The area affected by the 2021 wildfire (Figure 1) belongs to three main watersheds. The watershed of the Kifissos in the south, the watershed that ends up in Marathonas Lake in the east and, finally, a small watershed upstream of Oropos in the north. The water streams of the respective watersheds start from the Parnitha massif. The watersheds of the Oropos region, the Kifissos river and the Marathonas Lake, which also constitute the study area, cover a total area of 14.30 km², 146.69 km², and 130.64 km², respectively. These watersheds are mainly mountainous with significant slopes and have average elevations of 393.53 m, 442.91 m, and 437.28 m, respectively.

The hydrological soil groups prevalent in the study area are the B and C, namely, and most of the area is covered by relatively permeable soils with medium basic permeability and medium-to-light texture. A smaller part of the area is covered by soil with low basic infiltration and permeability, which is medium-to-heavy in texture. The soil–land cover complexes emerged for the different CLC years of reference (Figure 7).

CN values range from 48 for highly permeable areas to 98 for nearly impervious surfaces. The higher values between 98 and 100 represent impermeable areas and water bodies (i.e., Marathonas Lake). The greater part of the basin is characterized by relatively small to moderate CNs, as can be seen in the detailed CN value ranges (Figure 8). It is also found that the highest CN values appear in mainly urbanized areas, while the areas characterized by higher CN increase over the years due to urbanization.

Figure 9 depicts the post-fire CN ranges after applying the two methodologies described in the methodology section, using as a base the most recent CLC of 2018. The Curve Number values for the unburned areas remain unchanged as the LULC and hydrological properties of the soil remained unaffected. On the contrary, the CN values in the affected areas have increased significantly, with a larger increase appearing with the second methodology. Additionally, it can be observed that the CN values in the burned areas are like those of the built-up areas. Comparing the CN values in Figure 8 and Figure 9, it can be observed that the abrupt land cover change caused by the wildfire is much more profound than the gradual change due to urbanization.

The direct runoff (Q) was estimated for the three return-period scenarios using the two methodologies and the 2018 CLC as a reference year (Figure 10).

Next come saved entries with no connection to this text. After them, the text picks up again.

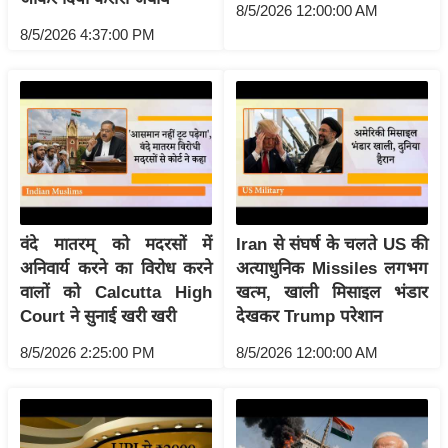
g
8/5/2026 12:00:00 AM
N
8/5/2026 4:37:00 PM
e
w
s
ला
इ
फ
स्टा
वंदे मातरम् को मदरसों में
Iran से संघर्ष के चलते US की
इ
अनिवार्य करने का विरोध करने
अत्याधुनिक Missiles लगभग
ल
वालों को Calcutta High
खत्म, खाली मिसाइल भंडार
टे
Court ने सुनाई खरी खरी
देखकर Trump परेशान
क्नॉ
8/5/2026 2:25:00 PM
8/5/2026 12:00:00 AM
लॉ
जी
ब्यू
टी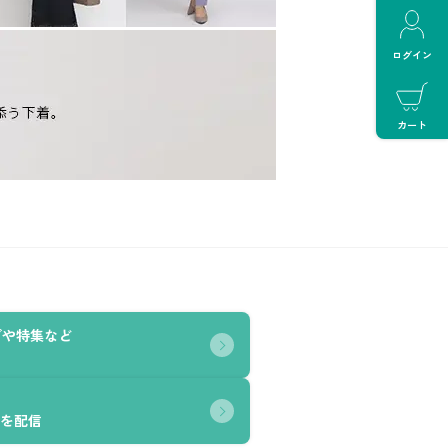
ログイン
カート
グや特集など
を配信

As a general note, what can be observed is an increase in the Q values post-fire in both methodologies suggests reduction in permeability in the burned areas. Similarly for the CN, the second method implies a much higher increase in the Q values in comparison with the first method.

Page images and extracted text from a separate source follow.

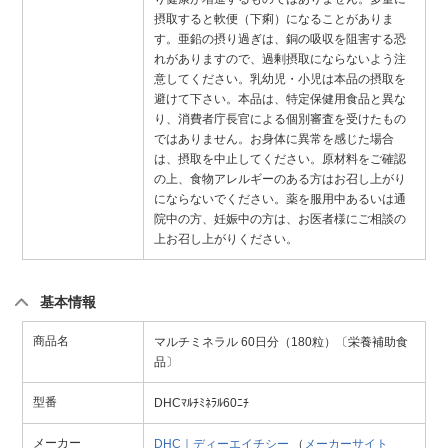
摂取すると軟便（下痢）になることがありま
す。亜鉛の摂り過ぎは、銅の吸収を阻害する恐
れがありますので、過剰摂取にならないよう注
意してください。乳幼児・小児は本品の摂取を
避けて下さい。本品は、特定保健用食品と異な
り、消費者庁長官による個別審査を受けたもの
ではありません。お身体に異常を感じた場合
は、摂取を中止してください。原材料をご確認
の上、食物アレルギーのある方はお召し上がり
にならないでください。薬を服用中あるいは通
院中の方、妊娠中の方は、お医者様にご相談の
上お召し上がりください。
基本情報
商品名
マルチミネラル 60日分（180粒）〔栄養補助食
品〕
型番
DHCﾏﾙﾁﾐﾈﾗﾙ60ﾆﾁ
メーカー
DHC｜ディーエイチシー
（
メーカーサイト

A gradual increase is observed in the runoff volume from 1990 to 2018 due to the urbanization of the area and especially at lower elevations (Figure 10). The effect of the fire, however, causes a sharp and noticeable increase in the volume of runoff which can lead to an increase in the flood hazard. The increase is evident from both methods of estimating the effect of the fire, with the larger one estimated by the method of Soulis [28]. Specifically, this increase is presented in detail in Table 3, Table 4 and Table 5. As an example, for the Kifissos River watershed and for a recovery period T = 50 years, the rate of increase in runoff volume compared to that before the fire is 16.6% by applying the methodology of Higginson and Jarnecke [80], while with the methodology of Soulis [28], it reaches 40.5% (Figure 11,

Table 7. Percentage of direct runoff volume increment due to urbanization and due to the wildfire for the three affected sub-watersheds.

	Runoff Increase Due to Urbanization (1990–2018) (%)	Runoff Increase Due to Wildfires Est.-1 [80] (%)	Runoff Increase Due to Wildfires Est.-2 [28] (%)
Return period: T = 5 years
Kifissos sub-watershed	23.3	22.5	67.6
Marathonas sub-watershed	11.6	26.6	81.3
Oropos sub-watershed	32.9	33.0	107.9
Return period: T = 50 years
Kifissos sub-watershed	12.8	16.6	40.5
Marathonas sub-watershed	6.1	15.8	40.5
Oropos sub-watershed	14.6	20.3	53.3
Return period: T = 1000 years
Kifissos sub-watershed	7.3	11.3	24.5
Marathonas sub-watershed	3.5	9.7	22.1
Oropos sub-watershed	7.5	12.6	28.9

).

3.4. Comparison with Actual Measured Data

As described in the hydrological analysis methodology section, the SCS-CN direct runoff estimations were based on CN values approximated using tables based on the watershed characteristics, while the post-fire CN values were calculated according to Higginson and Jarnecke [80] (method 1) and according to Soulis [28] (method 2). The post-fire direct runoff values estimated with the CNs obtained by the two examined methods are plotted in comparison with the observed direct runoff response in Figure 12. As can be seen, both methods predict the post-fire direct runoff with reasonable accuracy considering the limited number of recorded events and the high scatter in the runoff response observed. The first method seems to be more conservative in runoff estimation providing better predictions for most events with lower runoff response, while method 2 estimates higher runoff estimations for the same rainfall depths and its predictions fall near to the most extreme events in terms of runoff response.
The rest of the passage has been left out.